From start to finish this children’s novel is absolutely addicting, charming and enchanting. For modern readers, the most striking feature of the book is the manner in which language transports us back to an earlier time—and not merely via such simple examples as, “Sometimes she sings gay little songs” or “The house is going to rack and ruin.” Author Erich Kästner allows his characters such a range of voice one can easily imagine how they say what they do, with playful sarcasm or extra bit of stress on a word that nevertheless goes unremarked by others because this, actually, is part of the individual’s personality.
However, credit where credit is due: much of this praise must also be awarded the translator, May Massee, who renders Kästner’s original German into an English-language version that seems to be a wonderfully faithful one. Having not read the novel in its native language, I cannot say for sure, but one recognizes the feel of the time—that is, within the last, gasping days of Weimar—even amongst the doings of a “model boy,” who sometimes finds it very difficult to maintain his resolution to remain such. The children also seem to have much more freedom than modern youngsters, and there exists no self-awareness that points out as much, leaving it to the children to do what children of the time did.
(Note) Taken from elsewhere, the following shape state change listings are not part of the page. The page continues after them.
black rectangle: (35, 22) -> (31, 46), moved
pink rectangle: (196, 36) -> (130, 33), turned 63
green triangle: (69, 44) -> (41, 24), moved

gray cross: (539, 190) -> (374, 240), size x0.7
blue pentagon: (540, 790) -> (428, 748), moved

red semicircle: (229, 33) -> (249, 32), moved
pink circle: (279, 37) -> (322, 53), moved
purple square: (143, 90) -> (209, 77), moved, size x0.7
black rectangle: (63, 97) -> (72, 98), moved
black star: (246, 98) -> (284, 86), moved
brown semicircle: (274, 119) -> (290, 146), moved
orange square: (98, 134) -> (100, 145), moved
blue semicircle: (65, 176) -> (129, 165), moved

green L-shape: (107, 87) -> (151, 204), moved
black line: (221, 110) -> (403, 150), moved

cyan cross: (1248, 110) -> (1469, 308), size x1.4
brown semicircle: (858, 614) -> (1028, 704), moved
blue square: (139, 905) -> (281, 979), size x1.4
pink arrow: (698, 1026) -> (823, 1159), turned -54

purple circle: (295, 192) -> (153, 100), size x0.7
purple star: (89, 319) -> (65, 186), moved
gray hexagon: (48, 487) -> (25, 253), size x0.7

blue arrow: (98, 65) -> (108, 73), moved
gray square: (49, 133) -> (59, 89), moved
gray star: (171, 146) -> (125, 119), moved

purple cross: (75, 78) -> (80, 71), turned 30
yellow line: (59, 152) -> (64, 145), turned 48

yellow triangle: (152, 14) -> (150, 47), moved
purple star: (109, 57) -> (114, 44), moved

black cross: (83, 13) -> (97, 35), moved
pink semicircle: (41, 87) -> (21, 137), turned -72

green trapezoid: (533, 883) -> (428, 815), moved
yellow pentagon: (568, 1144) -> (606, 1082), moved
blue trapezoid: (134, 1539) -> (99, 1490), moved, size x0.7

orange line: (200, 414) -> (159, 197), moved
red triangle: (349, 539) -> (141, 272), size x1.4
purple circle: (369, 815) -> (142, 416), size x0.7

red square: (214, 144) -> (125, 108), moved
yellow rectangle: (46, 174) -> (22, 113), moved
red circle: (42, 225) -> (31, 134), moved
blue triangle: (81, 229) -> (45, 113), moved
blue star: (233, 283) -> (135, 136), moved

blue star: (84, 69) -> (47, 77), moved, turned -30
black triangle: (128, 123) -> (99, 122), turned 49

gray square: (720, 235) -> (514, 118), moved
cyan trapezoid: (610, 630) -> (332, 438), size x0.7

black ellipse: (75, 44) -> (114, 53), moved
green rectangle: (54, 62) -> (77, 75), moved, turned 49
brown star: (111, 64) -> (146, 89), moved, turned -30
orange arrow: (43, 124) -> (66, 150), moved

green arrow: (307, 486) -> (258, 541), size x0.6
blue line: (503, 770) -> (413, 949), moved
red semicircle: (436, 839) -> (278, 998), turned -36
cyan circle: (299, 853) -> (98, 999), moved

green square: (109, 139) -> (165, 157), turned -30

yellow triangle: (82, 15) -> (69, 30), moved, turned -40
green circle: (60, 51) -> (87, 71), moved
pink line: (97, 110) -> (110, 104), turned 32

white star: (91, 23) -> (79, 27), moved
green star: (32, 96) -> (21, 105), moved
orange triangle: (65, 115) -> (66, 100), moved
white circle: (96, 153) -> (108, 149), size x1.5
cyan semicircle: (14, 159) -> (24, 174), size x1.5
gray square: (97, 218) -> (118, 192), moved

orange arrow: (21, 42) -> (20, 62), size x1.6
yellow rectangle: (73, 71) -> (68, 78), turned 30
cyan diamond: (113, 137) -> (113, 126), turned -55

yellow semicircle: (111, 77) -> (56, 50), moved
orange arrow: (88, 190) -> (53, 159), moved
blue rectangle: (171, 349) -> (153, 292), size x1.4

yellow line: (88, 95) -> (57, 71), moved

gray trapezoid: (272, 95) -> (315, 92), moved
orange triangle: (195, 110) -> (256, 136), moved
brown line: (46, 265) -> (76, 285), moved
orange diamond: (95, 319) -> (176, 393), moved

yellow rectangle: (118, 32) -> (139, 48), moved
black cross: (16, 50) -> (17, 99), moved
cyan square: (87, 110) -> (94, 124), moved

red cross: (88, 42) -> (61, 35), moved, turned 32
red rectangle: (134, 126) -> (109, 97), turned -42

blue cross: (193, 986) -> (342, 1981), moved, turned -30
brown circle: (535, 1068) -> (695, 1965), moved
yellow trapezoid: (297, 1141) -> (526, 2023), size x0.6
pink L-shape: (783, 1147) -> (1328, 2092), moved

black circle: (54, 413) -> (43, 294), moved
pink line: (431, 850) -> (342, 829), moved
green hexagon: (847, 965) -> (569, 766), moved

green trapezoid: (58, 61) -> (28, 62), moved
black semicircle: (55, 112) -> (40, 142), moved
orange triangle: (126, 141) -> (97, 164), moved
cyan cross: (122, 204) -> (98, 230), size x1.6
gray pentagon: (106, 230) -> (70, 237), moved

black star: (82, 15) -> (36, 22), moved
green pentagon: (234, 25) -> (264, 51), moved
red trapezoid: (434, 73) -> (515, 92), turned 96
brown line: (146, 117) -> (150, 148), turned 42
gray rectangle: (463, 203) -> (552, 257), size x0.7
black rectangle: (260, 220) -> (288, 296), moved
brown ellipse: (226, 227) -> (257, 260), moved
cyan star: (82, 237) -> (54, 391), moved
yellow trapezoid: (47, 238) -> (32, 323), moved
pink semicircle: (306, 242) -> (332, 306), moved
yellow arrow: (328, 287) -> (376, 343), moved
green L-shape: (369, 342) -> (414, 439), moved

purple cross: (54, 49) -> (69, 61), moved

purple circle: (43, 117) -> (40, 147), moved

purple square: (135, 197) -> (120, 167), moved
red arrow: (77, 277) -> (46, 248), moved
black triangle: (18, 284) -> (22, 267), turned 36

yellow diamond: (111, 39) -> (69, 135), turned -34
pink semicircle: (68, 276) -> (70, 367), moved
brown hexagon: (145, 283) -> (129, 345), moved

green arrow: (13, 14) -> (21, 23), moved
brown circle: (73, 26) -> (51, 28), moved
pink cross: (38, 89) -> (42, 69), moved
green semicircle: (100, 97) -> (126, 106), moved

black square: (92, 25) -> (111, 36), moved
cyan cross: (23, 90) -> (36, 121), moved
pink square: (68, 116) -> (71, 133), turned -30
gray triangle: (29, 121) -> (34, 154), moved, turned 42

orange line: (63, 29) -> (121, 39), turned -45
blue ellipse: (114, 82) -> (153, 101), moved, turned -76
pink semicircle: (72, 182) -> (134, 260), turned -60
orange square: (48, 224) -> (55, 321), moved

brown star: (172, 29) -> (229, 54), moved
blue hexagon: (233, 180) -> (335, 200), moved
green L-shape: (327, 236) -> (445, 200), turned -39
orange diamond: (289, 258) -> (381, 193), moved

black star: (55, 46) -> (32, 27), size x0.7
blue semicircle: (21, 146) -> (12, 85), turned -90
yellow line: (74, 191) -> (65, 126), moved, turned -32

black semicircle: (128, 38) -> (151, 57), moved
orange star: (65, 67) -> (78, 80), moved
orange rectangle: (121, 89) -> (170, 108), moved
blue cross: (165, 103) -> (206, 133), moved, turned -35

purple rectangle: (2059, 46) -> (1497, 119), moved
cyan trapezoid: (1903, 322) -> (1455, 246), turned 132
I also really loved the manner in which the narrator addresses us, the readers, in the true sense of storytelling, utilizing a familiar you (that is in the English sense, as in using the word at all, not to be confused with the German familiar du) to assure us, for example, of particular details, or how he registers our surprise. Still, Massee keeps us in Germany, declining to adapt this translation to a modern audience incapable of figuring out what marks are or utilizing wholly inadequate English words in place of those such as “scoundrel,” which is actually a very fine word that ought to reclaim its place in the pantheon of words. No, she trusts her audience to be able to assimilate into German culture enough to appreciate the book on its German terms, without having to become what it is not (as much as one possibly can in a translation).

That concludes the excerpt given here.